An undesirably high SNAP-II (⩾30), present in 23% of participants, was associated with an increased risk of cognitive impairment (IQ, executive function, language ability), adverse neurological outcomes (epilepsy, impaired gross motor function), behavioral abnormalities (attention deficit disorder and hyperactivity), social dysfunction (autistic spectrum disorder) and education-related adversities (school achievement and need for educational supports. In analyses that adjusted for potential confounders, Z-scores ⩽-1 on 11 of 18 cognitive outcomes were associated with SNAP-II in the highest category, and 6 of 18 were associated with SNAP-II in the intermediate category. Odds ratios and 95% confidence intervals ranged from 1.4 (1.01, 2.1) to 2.1 (1.4, 3.1). Similarly, 2 of the 8 social dysfunctions were associated with SNAP-II in the highest category, and 3 of 8 were associated with SNAP-II in the intermediate category. Odds ratios and 95% confidence intervals were slightly higher for these assessments, ranging from 1.6 (1.1, 2.4) to 2.3 (1.2, 4.6).
Among very preterm newborns, physiologic derangements present in the first 12 postnatal hours are associated with dysfunctions in several neurodevelopmental domains at 10 years of age. We are unable to make inferences about causality.
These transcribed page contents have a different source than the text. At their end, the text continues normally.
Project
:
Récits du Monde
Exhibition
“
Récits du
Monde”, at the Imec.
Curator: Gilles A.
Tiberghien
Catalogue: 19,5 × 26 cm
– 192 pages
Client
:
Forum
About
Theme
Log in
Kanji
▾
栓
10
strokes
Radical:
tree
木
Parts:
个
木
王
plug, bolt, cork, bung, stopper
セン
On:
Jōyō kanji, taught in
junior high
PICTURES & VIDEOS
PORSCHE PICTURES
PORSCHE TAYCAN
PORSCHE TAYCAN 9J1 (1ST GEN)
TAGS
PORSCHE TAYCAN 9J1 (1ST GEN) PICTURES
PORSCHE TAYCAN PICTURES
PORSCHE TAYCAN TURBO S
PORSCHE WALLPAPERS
新生儿疾病严重程度评分系统——新生儿急性生理学评分第二版(SNAP-II)可预测极早产儿两岁时的神经发育障碍。我们试图评估SNAP-II在多大程度上能够预测10岁儿童的认知及其他神经发育障碍。
在一个由874名孕28周前出生的儿童组成的队列中,我们前瞻性地收集了临床、生理和实验室数据,以计算每名婴儿的SNAP-II。当这些儿童10岁时,对不了解其病史的检查人员进行神经发育结局评估,包括神经认知、大运动、社交和沟通功能、癫痫或注意力缺陷多动障碍(ADHD)的诊断与治疗、学业成绩及生活质量。我们使用逻辑回归来调整潜在的混杂因素。
23%的参与者存在不理想的高SNAP-II(⩾30),这与认知障碍(智商、执行功能、语言能力)、不良神经结局(癫痫、大运动功能受损)、行为异常(注意力缺陷障碍和多动)、社交功能障碍(自闭症谱系障碍)及教育相关困境(学业成绩和教育支持需求)风险增加相关。在调整潜在混杂因素的分析中,18项认知结局中有11项Z分数⩽ -1与最高类别中的SNAP-II相关,18项中有6项与中间类别中的SNAP-II相关。优势比和95%置信区间范围为1.4(1.01, 2.1)至2.1(1.4, 3.1)。同样,8项社交功能障碍中有2项与最高类别中的SNAP-II相关,8项中有3项与中间类别中的SNAP-II相关。这些评估的优势比和95%置信区间略高,范围为1.6(1.1, 2.4)至2.3(1.2, 4.6)。
在极早产儿中,出生后前12小时出现的生理紊乱与10岁时多个神经发育领域的功能障碍相关。我们无法推断因果关系。